IMO painting the copper is a mistake not only for adhesion issues but for ruining the beauty of patina.


----------



## bigjeffie61520 (Oct 3, 2009)

but the customer wants it...

real shame huh?

i knew a stone mason who spent three years crafting a library exterior for a wealthy client

when he finally finished, they painted it

makes me cry, and it wasnt even my work


----------



## fungku (Jun 26, 2008)

I would run unless desperate... f' that... ruining something nice...


----------



## ewingpainting.net (Jun 2, 2008)

I'd paint it. No problem, what's the big deal? 
.
I had the honor on painting the inside of Bob Hopes House. He has a copper roof. We didn't paint the roof because our work was through a GC. A year prior to his death they had it painted brown.


----------



## ewingpainting.net (Jun 2, 2008)

Here's a closer view of the roof 








I know the rep that may have supplied the paint. I will ask him Monday.


----------



## jacob33 (Jun 2, 2009)

thats a lot of copper I wonder what that cost. There was a house here that had a 150,000 copper roof, just material and it was a lot smaller than that. Crazy.


----------



## NACE (May 16, 2008)

www.copper.org. You will find their spec here.


----------



## jsr65 (Jul 24, 2010)

fungku said:


> I would run unless desperate... f' that... ruining something nice...

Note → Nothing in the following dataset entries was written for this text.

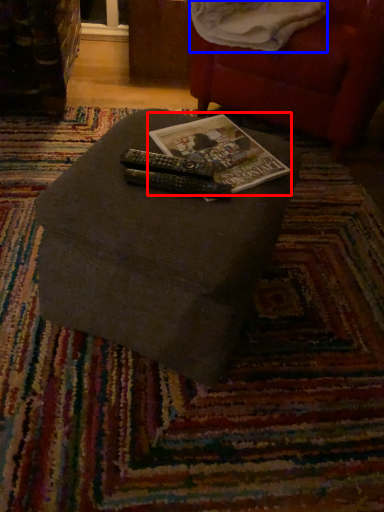 Question: Among these objects, which one is nearest to the camera, paperback book (highlighted by a red box) or blanket (highlighted by a blue box)?

Choices:
 (A) paperback book
 (B) blanket

Answer: (A) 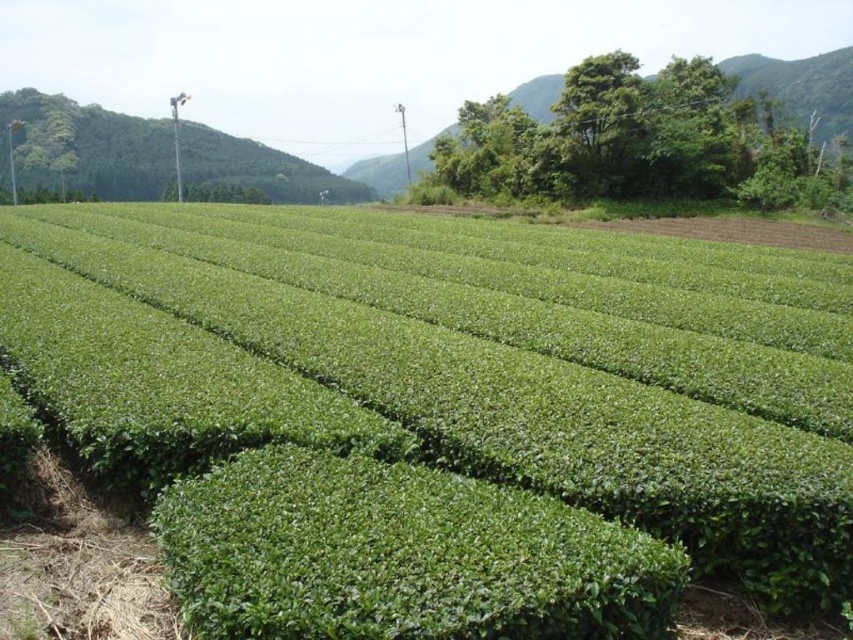 Is point (795, 392) less distant than point (776, 97)?

Yes, it is.

Which is behind, point (827, 353) or point (419, 148)?

The point (419, 148) is behind.

Does point (28, 237) come in front of point (817, 138)?

Yes.

The image size is (853, 640). What are the coordinates of `green leafy field at center` in the screenshot? It's located at (427, 435). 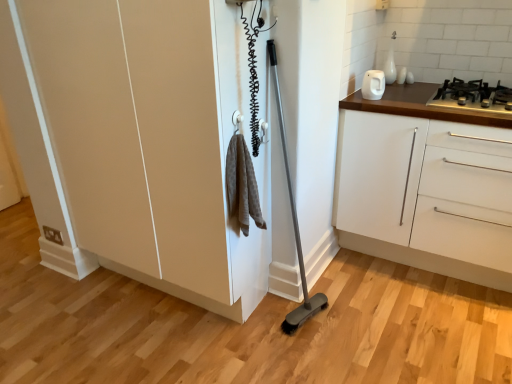 Identify the location of vacant space to the right of matte beige cupboard at center. The width and height of the screenshot is (512, 384). (322, 324). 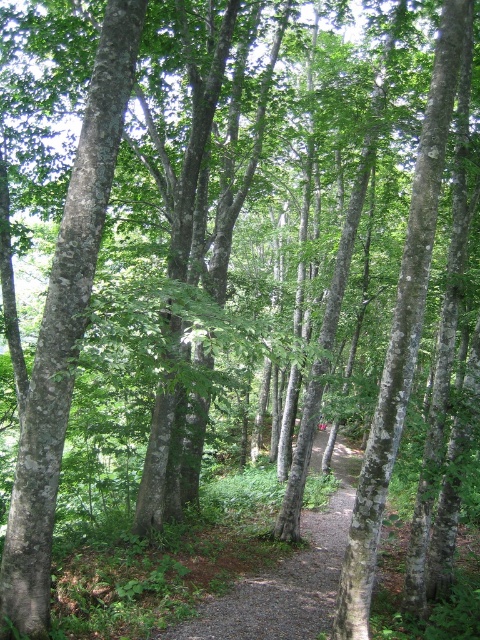 Question: Which of the following is the farthest from the observer?

Choices:
 (A) dirt/gravel path at center
 (B) smooth bark tree at center

Answer: (A)

Question: Does smooth bark tree at center lie in front of dirt/gravel path at center?

Choices:
 (A) no
 (B) yes

Answer: (B)

Question: Among these objects, which one is farthest from the camera?

Choices:
 (A) dirt/gravel path at center
 (B) smooth bark tree at center

Answer: (A)

Question: Does smooth bark tree at center have a larger size compared to dirt/gravel path at center?

Choices:
 (A) yes
 (B) no

Answer: (B)

Question: Does smooth bark tree at center have a larger size compared to dirt/gravel path at center?

Choices:
 (A) no
 (B) yes

Answer: (A) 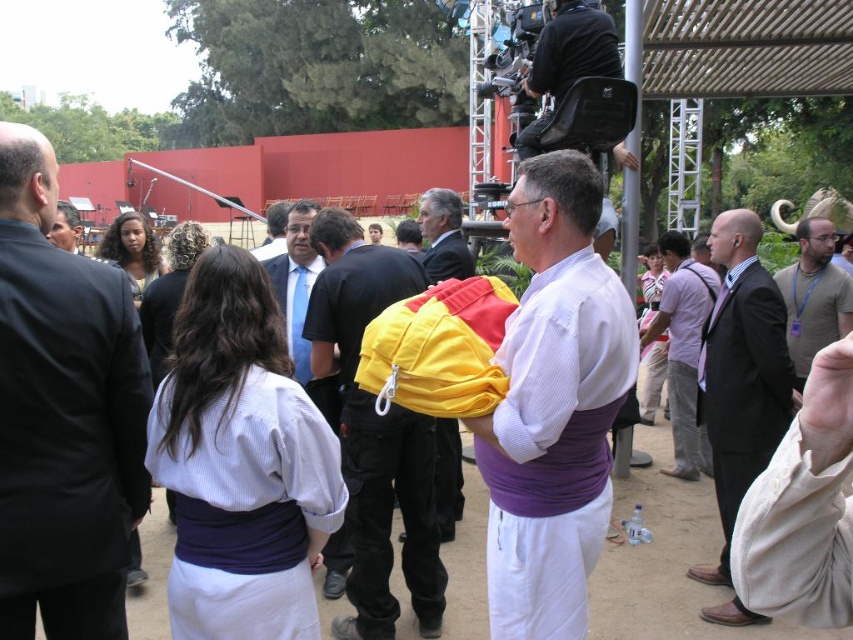 You are a photographer at the event who needs to capture a photo of the black suit at left and the yellow fabric jacket at center together in the frame. The camera you are using has a maximum focus range of 3 meters. Can you include both subjects in the same photo without moving the camera?

The black suit at left is 3.54 meters from the yellow fabric jacket at center. Since the distance between them exceeds the camera maximum focus range of 3 meters, you cannot include both subjects in the same photo without moving the camera.

You are standing at the origin point of the image coordinate system. The origin is at the bottom left corner of the image. You need to locate the light purple shirt at center. What are its coordinates?

The coordinates of the light purple shirt at center are at point (683, 348). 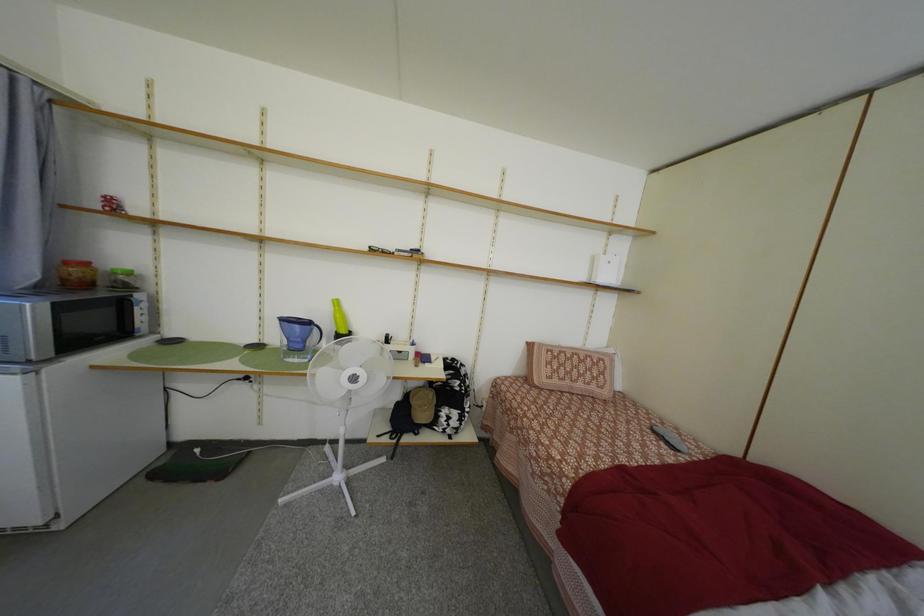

but it doesn't look nice! painting the whole house and the lousy looking bays distract from all the other good work.


----------



## jsr65 (Jul 24, 2010)

*lousy looking patina*



Workaholic said:


> IMO painting the copper is a mistake not only for adhesion issues but for ruining the beauty of patina.


 
ok, if we can't paint it, how do we get rid of the stains and get a "new patina" thast looks good. The whole house has been painted and all you see are the crappy looking roofs, copper or no. How do we get the whole job to look good?


----------



## aaron61 (Apr 29, 2007)

Baking Soda & Water = Penny Brown Patina

2 parts white vinegar
1 1/2 parts non-detergent ammonia
1/2 part non-iodized salt = Green Patina


----------



## Workaholic (Apr 17, 2007)

jsr65 said:


> ok, if we can't paint it, how do we get rid of the stains and get a "new patina" thast looks good. The whole house has been painted and all you see are the crappy looking roofs, copper or no. How do we get the whole job to look good?


You can paint it, you just want to make sure you properly clean it, etch it and prime it before you paint. 

Aaron gave a patina solution above.


----------



## rev spike (May 27, 2010)

*painting copper*

copper doc


----------



## hammerheart14 (May 29, 2010)

just xim it, **** sticks to anything


----------